The entries below are to be transcribed in full, without their images.

Data under study Start Marker

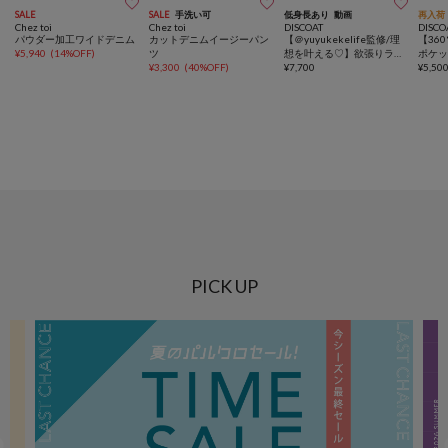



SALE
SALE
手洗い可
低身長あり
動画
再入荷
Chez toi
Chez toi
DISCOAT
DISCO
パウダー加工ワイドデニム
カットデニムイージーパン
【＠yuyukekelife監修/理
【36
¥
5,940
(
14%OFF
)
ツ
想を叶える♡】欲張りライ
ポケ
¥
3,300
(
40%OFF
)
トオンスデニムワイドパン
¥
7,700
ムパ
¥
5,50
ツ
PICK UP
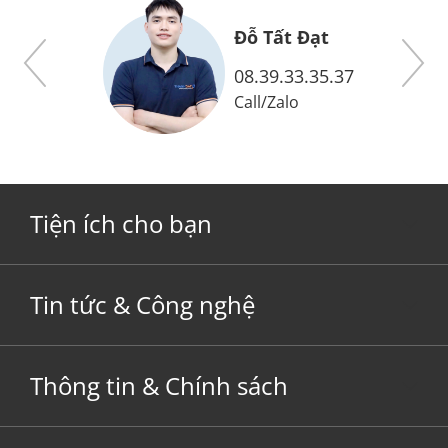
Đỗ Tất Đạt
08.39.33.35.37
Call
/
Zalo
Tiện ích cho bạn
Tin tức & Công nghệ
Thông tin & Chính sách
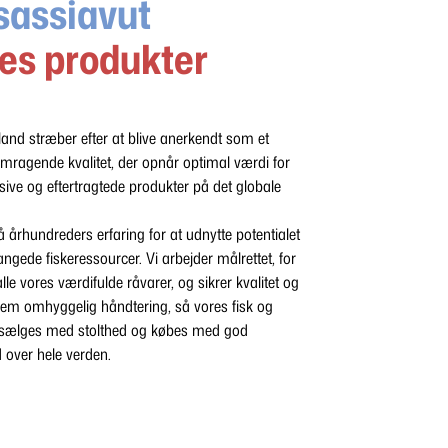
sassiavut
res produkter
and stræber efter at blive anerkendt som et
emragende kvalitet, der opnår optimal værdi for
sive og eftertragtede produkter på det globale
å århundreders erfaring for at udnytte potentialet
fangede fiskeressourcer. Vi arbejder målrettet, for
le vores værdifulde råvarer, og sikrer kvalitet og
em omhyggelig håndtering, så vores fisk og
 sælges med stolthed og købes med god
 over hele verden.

Data under study End Marker

Completed task »



SALE
SALE
手洗い可
低身長あり
動画
再入荷
Chez toi
Chez toi
DISCOAT
DISCO
パウダー加工ワイドデニム
カットデニムイージーパン
【＠yuyukekelife監修/理
【36
¥
5,940
(
14%OFF
)
ツ
想を叶える♡】欲張りライ
ポケ
¥
3,300
(
40%OFF
)
トオンスデニムワイドパン
¥
7,700
ムパ
¥
5,50
ツ
PICK UP
Đỗ Tất Đạt
08.39.33.35.37
Call
/
Zalo
Tiện ích cho bạn
Tin tức & Công nghệ
Thông tin & Chính sách
sassiavut
res produkter
and stræber efter at blive anerkendt som et
emragende kvalitet, der opnår optimal værdi for
sive og eftertragtede produkter på det globale
å århundreders erfaring for at udnytte potentialet
fangede fiskeressourcer. Vi arbejder målrettet, for
le vores værdifulde råvarer, og sikrer kvalitet og
em omhyggelig håndtering, så vores fisk og
 sælges med stolthed og købes med god
 over hele verden.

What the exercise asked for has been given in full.